Girls were asked their opinions of this dance being a “girls ask guys” deal, and the reactions ranged from excited to uninterested. Many girls liked that they had an opportunity to ask a guy to the Sadie Hawkins formal, while others were very opposed.
“I think that it’s a dance just like any other dance,” said sophomore Julia Welsh.
On the other hand, another sophomore, Rachel Wilkinson, thinks that the Sadie Hawkins formal is “a dumb concept.” Wilkinson does not think that girls will ask someone to the dance unless they have a really good guy friend or a boyfriend. The girls participating in true spirit of Sadie Hawkins will not only have to ask a guy, but they will also have to figure out how they will ask their date.
When a girl asks a guy to Sadie Hawkins, she basically has two options: go all out and make something over-the-top or keep it low-key and simple. Surprisingly, many of the girls interviewed preferred to ask in a simple manner. “I think going really extravagant puts a lot of pressure on everybody involved,” said junior Maddie Carter.
Most girls opt to play it safe, but a few are waiting to decide how to ask until they know who they are going to ask. Mandy Dryer, a freshman, explains this when she says “it kind of depends on the person you ask. It depends on if they’re a shy person or outgoing.”
Guys at Dunbar had extremely varying reactions when asked how they felt about a girl asking them to the Sadie Hawkins formal.
“The gender roles have been reversed,” said junior Zach Hall. “It throws you off because guys are so used to being able to take charge.”
Adrian Finley, a senior, saw the role reversal in a different light.
“It’s different,” said Finley. “As a guy, you don’t have feel pressured to ask someone.”
Then the subject of how they wanted to be asked arose. Again, their reactions were mixed. The comfortable, confident guys typically preferred to be asked in an outgoing, gaudy manner, while the quiet, somewhat shy guys wanted to be asked simply.
Jimmy Rutherford, a junior, emphatically stated that he would like to be asked in a “big, over-the-top way” to match his so-called “big, 0ver-the-top” personality.

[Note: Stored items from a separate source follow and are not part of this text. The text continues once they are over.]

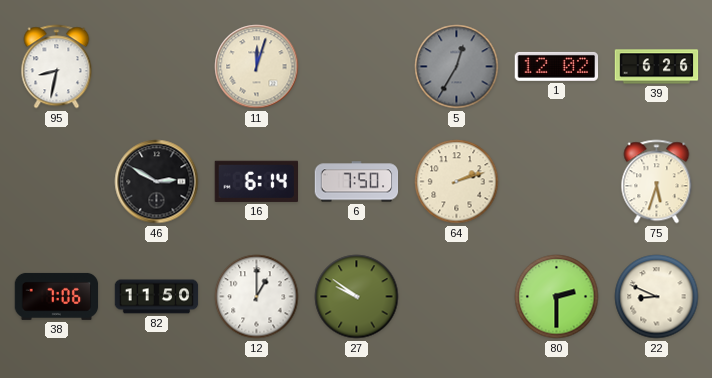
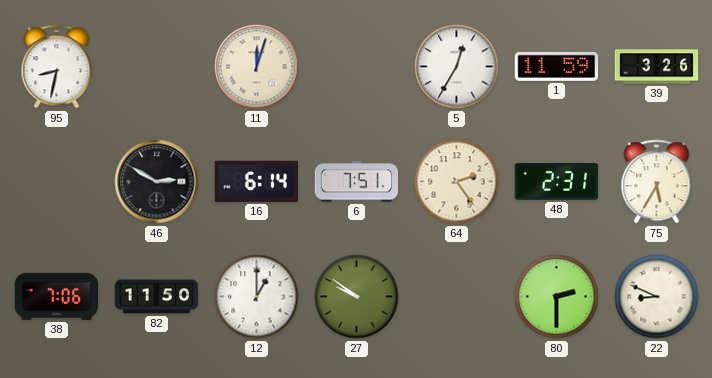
5 dial: grey -> white
1: 12:02 -> 11:59
39: 6:26 -> 3:26
6: 7:50 -> 7:51
64: 2:12 -> 2:24
48: none -> 2:31
75: 5:33 -> 5:35
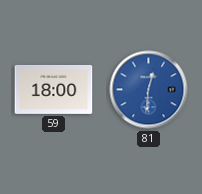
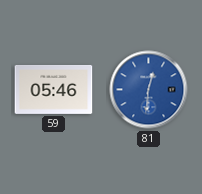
59: 18:00 -> 05:46
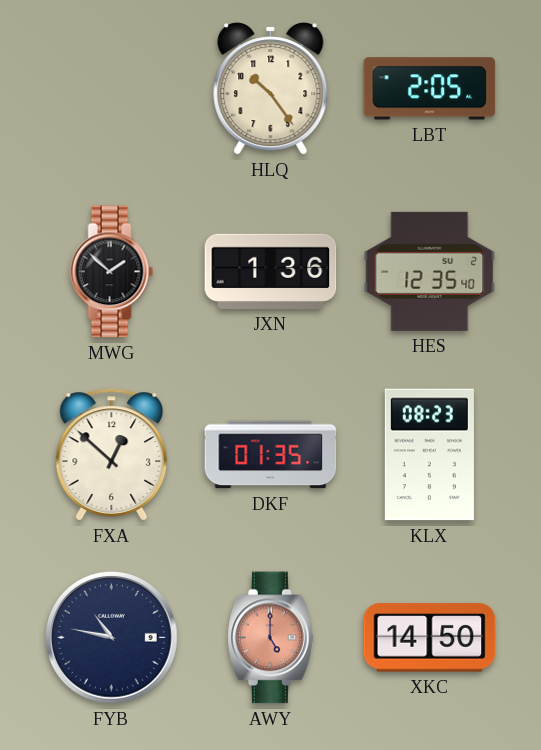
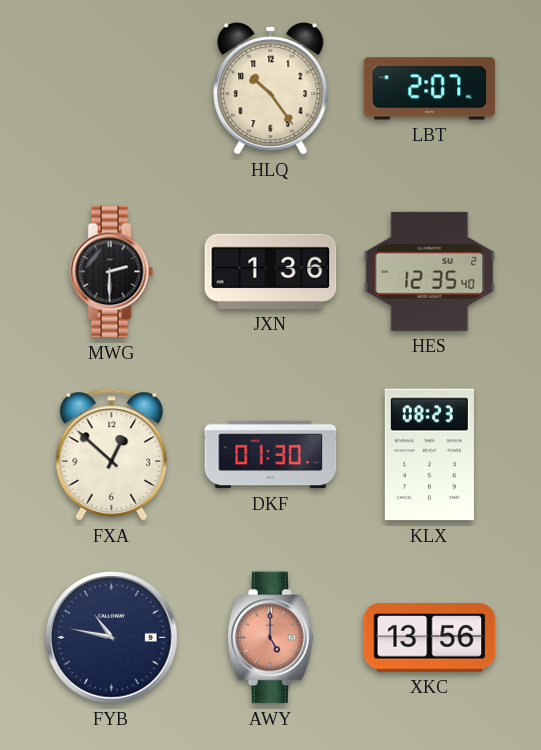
LBT: 2:05 -> 2:07
MWG: 1:52 -> 2:30
DKF: 01:35 -> 01:30
XKC: 14:50 -> 13:56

Junior Adam Rogers was brutally honest when asked how he would want to be asked to Sadie’s.
“I’d want them to ask me in a small way because then I’d feel a whole lot less awful after I reject them,” said Rogers. “That way, they’re not left thinking ‘what am I going to do with these Jordans I bought for my Sadie’s-posal.’”
Unlike the girls at Dunbar, guys here are feeling no stress about the Sadie Hawkins dance.